Quindi il calcio è solo un gioco? No, ma in questo momento sì. Un gioco che dovrebbe dilettarci, non farci lamentare. E allora non lamentiamoci: quando abbiamo del tempo libero, sediamoci, prendiamo il computer con cui scriviamo, prepariamo un bel thè caldo e cerchiamo repliche di partite che non abbiamo mai visto, o video di gol che non abbiamo mai potuto ammirare. Oppure ancora leggete i miei articoli (che sono meravigliosi e belli lunghetti, così vi passa la voglia di uscire o vi faccio direttamente addormentare). Dopotutto, Internet è una risorsa. E in questo momento dobbiamo imparare a sfruttarla.

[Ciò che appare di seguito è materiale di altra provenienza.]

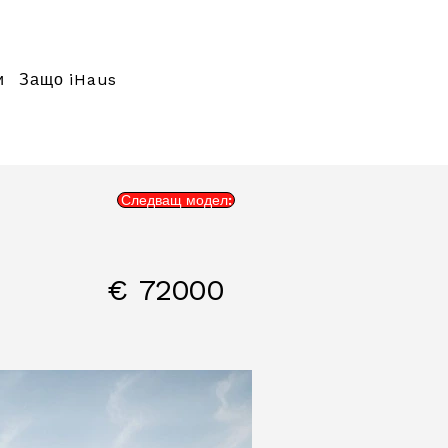
и
Защо iHaus
Следващ модел:
€
72000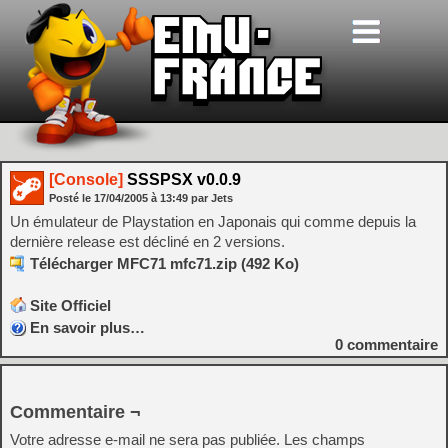
[Console]
SSSPSX v0.0.9
Posté le
17/04/2005
à
13:49
par Jets
Un émulateur de Playstation en Japonais qui comme depuis la
dernière release est décliné en 2 versions.
Télécharger MFC71 mfc71.zip (492 Ko)
Site Officiel
En savoir plus…
0
commentaire
Commentaire ¬
Votre adresse e-mail ne sera pas publiée.
Les champs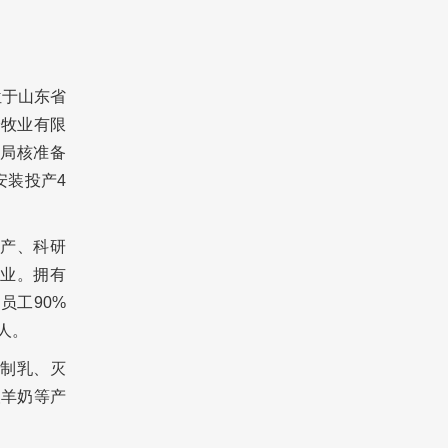
位于山东省
羚牧业有限
局核准备
安装投产4
产、科研
业。拥有
员工90%
人。
制乳、灭
酸羊奶等产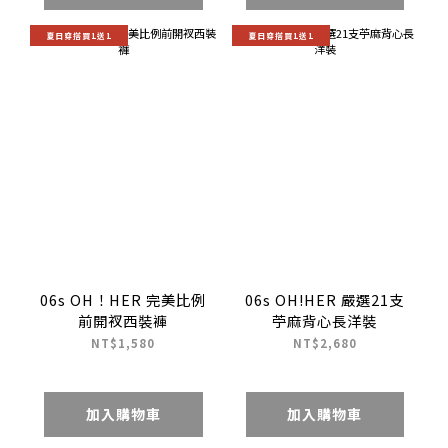
夏日穿搭買1送1
夏日穿搭買1送1
06s OH！HER 完美比例
06s OH!HER 嚴選21支
前開衩西裝褲
苧麻背心長洋裝
NT$1,580
NT$2,680
加入購物車
加入購物車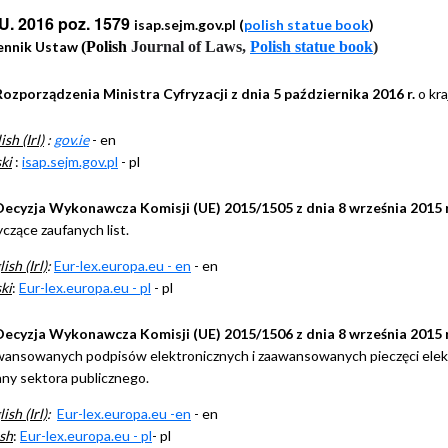
U. 2016 poz. 1579
isap.sejm.gov.pl
(
polish statue book
)
ennik Ustaw
(Polish
Journal of
Laws,
Polish statue book
)
Rozporządzenia Ministra Cyfryzacji z dnia 5 października 2016 r.
o kra
ish (Irl)
:
gov.ie
- en
ki
:
isap.sejm.gov.pl
- pl
Decyzja Wykonawcza Komisji (UE) 2015/1505 z dnia 8 września 2015 r
czące zaufanych list.
ish (Irl)
:
Eur-lex.europa.eu - en
- en
ki
:
Eur-lex.europa.eu - pl
- pl
Decyzja Wykonawcza Komisji (UE) 2015/1506 z dnia 8 września 2015 r
wansowanych podpisów elektronicznych i zaawansowanych pieczęci elekt
ny sektora publicznego.
ish (Irl)
:
Eur-lex.europa.eu -en
- en
sh
:
Eur-lex.europa.eu - pl
- pl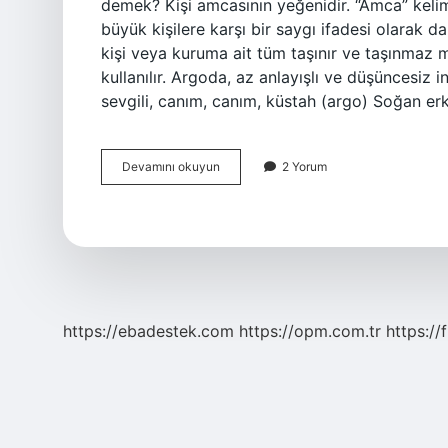
demek? Kişi amcasının yeğenidir. “Amca” keli
büyük kişilere karşı bir saygı ifadesi olarak d
kişi veya kuruma ait tüm taşınır ve taşınmaz ma
kullanılır. Argoda, az anlayışlı ve düşüncesiz 
sevgili, canım, canım, küstah (argo) Soğan e
Amık
Devamını okuyun
2 Yorum
Argo
Ne
Demek
https://ebadestek.com
https://opm.com.tr
https://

Ma chi, come me, deve stare ogni singolo giorno attaccato per 5 ore al giorno al computer a prendere appunti, sarà solo che schifato da quello schermo LCD. Allora prendiamo un libro, sdraiamoci, leggiamo, chiudiamo il libro, chiudiamo gli occhi, pensiamo a noi stessi. Oppure stiamo con i nostri cari. Stiamo soprattutto con i nostri cari, con i nostri genitori, che presto potrebbero non esserci più. E pensiamo che se fossimo come certe persone, saremmo noi stessi gli assassini di chi ci ha dato amore durante la nostra stessa vita. Questo per cosa? Per difendere la nostra libertà di azione?

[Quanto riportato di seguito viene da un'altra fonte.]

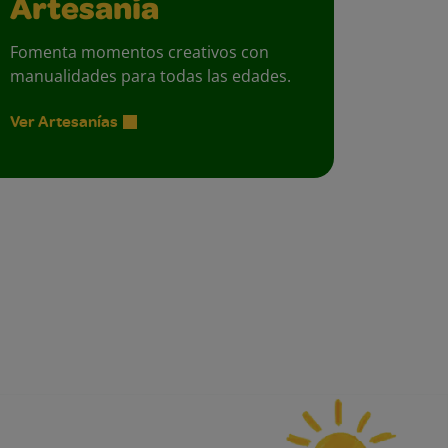
Artesanía
Fomenta momentos creativos con
manualidades para todas las edades.
Ver Artesanías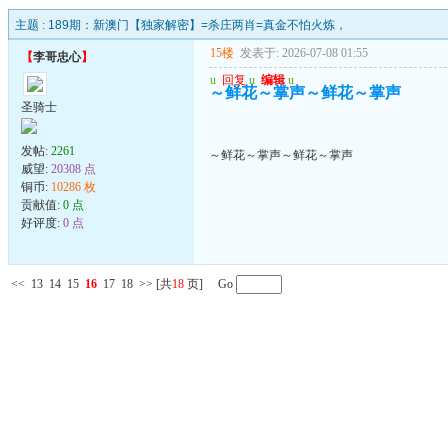
主题 :
189期：新澳门【独家解密】=杀庄两肖=真金不怕火炼，
15楼
发表于: 2026-07-08 01:55
【
李哥忠心
】
u
回复
u
编辑
u
～鲜花～掌声～鲜花～掌声
圣骑士
发帖:
2261
～鲜花～掌声～鲜花～掌声
威望:
20308 点
铜币:
10286 枚
贡献值:
0 点
好评度:
0 点
<<
13
14
15
16
17
18
>>
[共
18
页] Go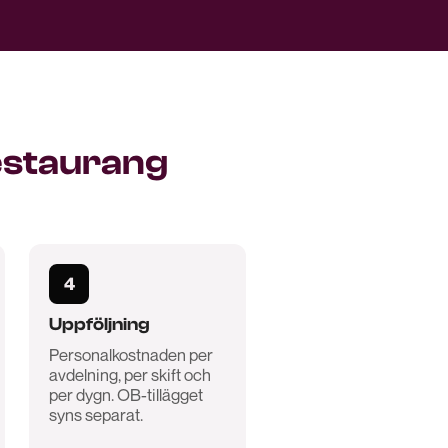
restaurang
4
Uppföljning
Personalkostnaden per
avdelning, per skift och
per dygn. OB-tillägget
syns separat.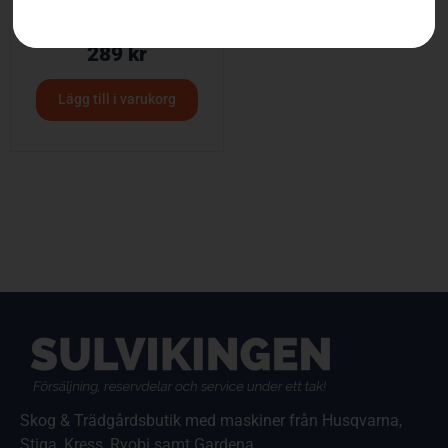
Nackskydd, Technical
289
kr
Lägg till i varukorg
Skog & Trädgårdsbutik med maskiner från Husqvarna,
Stiga, Kress, Ryobi samt Gardena.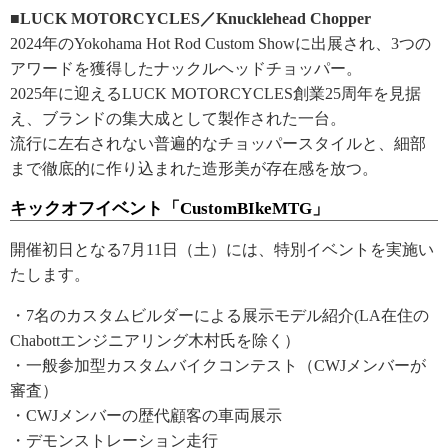
■LUCK MOTORCYCLES／Knucklehead Chopper
2024年のYokohama Hot Rod Custom Showに出展され、3つの
アワードを獲得したナックルヘッドチョッパー。
2025年に迎えるLUCK MOTORCYCLES創業25周年を見据
え、ブランドの集大成として製作された一台。
流行に左右されない普遍的なチョッパースタイルと、細部
まで徹底的に作り込まれた造形美が存在感を放つ。
キックオフイベント「CustomBIkeMTG」
開催初日となる7月11日（土）には、特別イベントを実施い
たします。
・7名のカスタムビルダーによる展示モデル紹介(LA在住の
Chabottエンジニアリング木村氏を除く）
・一般参加型カスタムバイクコンテスト（CWJメンバーが
審査）
・CWJメンバーの歴代顧客の車両展示
・デモンストレーション走行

Il calcio è il nostro gioco. Impariamo a divertirci, allora. I bambini possono insegnarci molto più di quello che pensiamo. Ascoltiamoli, allora. E stiamo finalmente a casa, perché ci sono persone, medici ed infermieri soprattutto, che non ce la fanno più. Scoppiano in lacrime, perché vedono persone innocenti morire, senza nessuno. E alcuni, intanto, pensano all’economia. Adesso, questa economia, è un gioco come il calcio. Ci si penserà dopo: sarà terribile, ma sempre meglio di riempire intere colline con cadaveri.


E sono stato molto diretto, ma volevo esserlo. L’ironia che ho sempre usato, la satira, il riadattamento, non avrebbe raggiunto, forse, alcune persone. Che poi mica voglio insegnare io, mica sono un medico da ascoltare. Volevo solo sfogarmi, condividere con voi un pensiero che da troppo mi rimbomba nella mente. E per questo ringrazio la redazione, che ha reso disponibile questo spazio per tutti noi.

E ringrazio chiunque abbia letto, dal profondo del mio cuore.